We may still be three years out, but the bar will rise and scrutiny of male candidates going forward will intensify. The ground has shifted. What once may have been considered “funny” is no longer acceptable behavior. The party can simply avoid the risk of a last-minute photo undermining a winnable 2020 election. There is no harm in men agreeing to step aside and clear a path.

Bernie supporters will certainly argue he drives the conversation, is the strongest messenger and deserves a second shot. But there is a greater good, and an even more powerful message to be sent. Bernie can continue to keep the party honest and chair the key Senate committees needed to carry out the agenda.

After the pussy-grab tapes, I was certain Hillary would win in 2016. And I told anyone who would listen, when women enter the voting booth, they will vote for Hillary. Yet 51 percent of white women voted for Donald Trump. I was dead wrong.

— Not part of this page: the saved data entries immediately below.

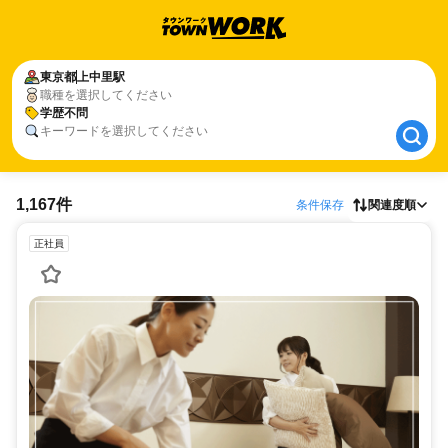
東京都
東京都
上中里駅
上中里駅
職種を選択してください
学歴不問
学歴不問
キーワードを選択してください
1,167件
条件保存
関連度順
正社員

There was the added sting for women of Hillary losing to that guy. Trump is the living definition of the word lout—an uncouth and aggressive man. But times can change, and lucky for us, Americans usually go in the opposite direction when picking their next president. Democrats can offer America the anti-lout, anti-bully, anti-predator ticket: two women who finally, after 100 years, break the glass ceiling and send the world a strong message about our values as a country and the role of women in our society.


By Rick Gell

Rick Gell is a board member of the Digital Media Licensing Association and was previously head of content at Pond5.